At 26, Olav Kristoffer Bauer — better known as "Kro" — co-owns five restaurants in Beijing. His first restaurant, called Kro's Nest, opened in 2005 when Kro was just 21 and is widely considered to have the best pizza in the city.

The University of Hawaii graduate and businessman talked about his experience recently at one of his restaurants in west Beijing.

An interest in China and cooking, along with keen business sense and lots of hard work, propelled Kro to the top of his restaurant empire, which includes three Kro's Nest pizzerias and two Tube Station sandwich shops.

Originally from Atlanta, Kro spent his high school junior year in Beijing and wanted to go to college in China. But when his parents objected, he enrolled at the University of Hawaii-Mänoa.

Why UH? "I tried to get as far away as possible," he said.

At UH, Kro did a self-designed major, concentrating on Chinese and Japanese languages. He never took courses in economics or accounting, but says that working in the Student Employment & Cooperative Education office taught him valuable lessons about running an office.

"The main thing I learned was to do what you love and apply yourself," he said. "I didn't have the traditional college experience at UH in that I did a lot on my own, but these experiences helped me greatly in what I have accomplished today."

Knowing and understanding Mandarin was also key for Kro when he returned to Beijing. He immediately revived old connections and sought an unfilled niche in the city's vast array of food offerings. He found it in pizza.

Opening a restaurant in Beijing costs roughly a quarter to a third of what it would in the U.S., Kro said. It was an opportunity the young entrepreneur could not pass up.

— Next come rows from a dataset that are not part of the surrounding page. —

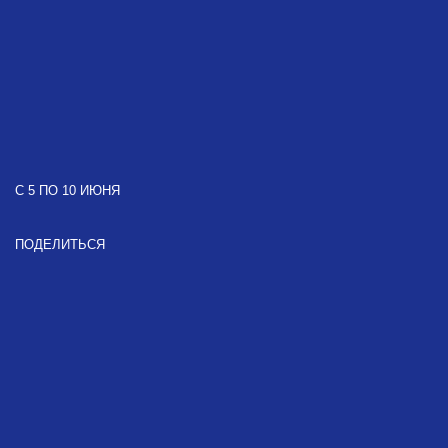
С 5 ПО 10 ИЮНЯ
ПОДЕЛИТЬСЯ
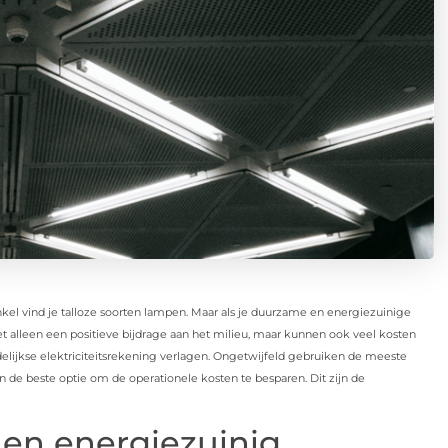
nkel vind je talloze soorten lampen. Maar als je duurzame en energiezuinige
t alleen een positieve bijdrage aan het milieu, maar kunnen ook veel kosten
elijkse elektriciteitsrekening verlagen. Ongetwijfeld gebruiken de meeste
de beste optie om de operationele kosten te besparen. Dit zijn de
g en energiezuinig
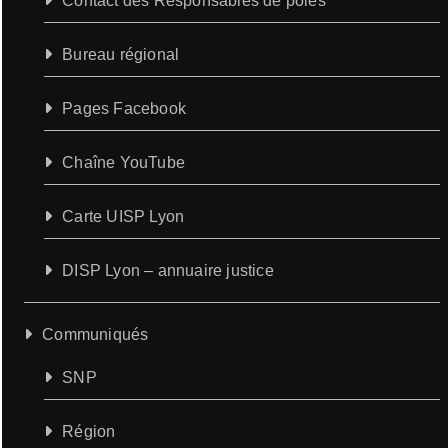
Contact des Responsables de pôles
Bureau régional
Pages Facebook
Chaîne YouTube
Carte UISP Lyon
DISP Lyon – annuaire justice
Communiqués
SNP
Région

Business wasn't always easy. He woke up every morning at 4 a.m. and drank two pots of coffee before the restaurant opened at 6. One of his cooks made off with his pizza recipes. The restaurant also got in accounting trouble early on because Kro hadn't standardized ingredients — he measured cheese by the handful instead of by weight or volume. The result was seriously cheesy pizza, and serious problems for his bank account.

"It was good pizza, but not realistic pizza," he said.

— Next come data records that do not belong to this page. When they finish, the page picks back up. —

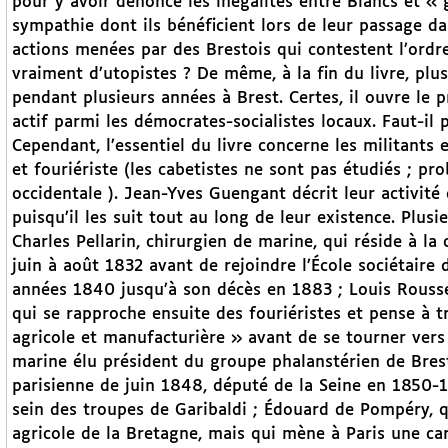
pour y avoir dénoncé les inégalités entre Blancs et « 
sympathie dont ils bénéficient lors de leur passage dans
actions menées par des Brestois qui contestent l’ordre 
vraiment d’utopistes ? De même, à la fin du livre, plu
pendant plusieurs années à Brest. Certes, il ouvre le pr
actif parmi les démocrates-socialistes locaux. Faut-il 
Cependant, l’essentiel du livre concerne les militant
et fouriériste (les cabetistes ne sont pas étudiés ; 
occidentale ). Jean-Yves Guengant décrit leur activité
puisqu’il les suit tout au long de leur existence. Plus
Charles Pellarin, chirurgien de marine, qui réside à
juin à août 1832 avant de rejoindre l’École sociétaire
années 1840 jusqu’à son décès en 1883 ; Louis Roussea
qui se rapproche ensuite des fouriéristes et pense à
agricole et manufacturière » avant de se tourner vers l
marine élu président du groupe phalanstérien de Brest
parisienne de juin 1848, député de la Seine en 1850-1
sein des troupes de Garibaldi ; Édouard de Pompéry, q
agricole de la Bretagne, mais qui mène à Paris une carr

Rising prices also put a squeeze on his business. Just before last year's Olympics, the cost of cheese rose from $62 for a 44-pound case to $217 per case.

Today, Kro's biggest challenge is maintaining the integrity of his product and trying to be in multiple places at once. He's a fixture at his restaurants and really gets to know customers.

"I don't know how to divide myself up," he said. "I try to teach people how to be me, but it doesn't work."

With Beijing almost covered, he talks about opening an American-style diner and expanding — possibly to Shanghai — in the future.

That's welcome news for Chinese and foreigners alike. People from all over have come to get what Kro describes as "an authentic taste of America." One group drove five hours from Hebei province just to eat his pizza; others came from Hong Kong and Taiwan.

Kro has been asked to talk to MBA students interested in doing business in China. He stresses the importance of making and maintaining connections, frequently reinventing your product and always seeking new opportunities ("have your hand in as many cookie jars as possible").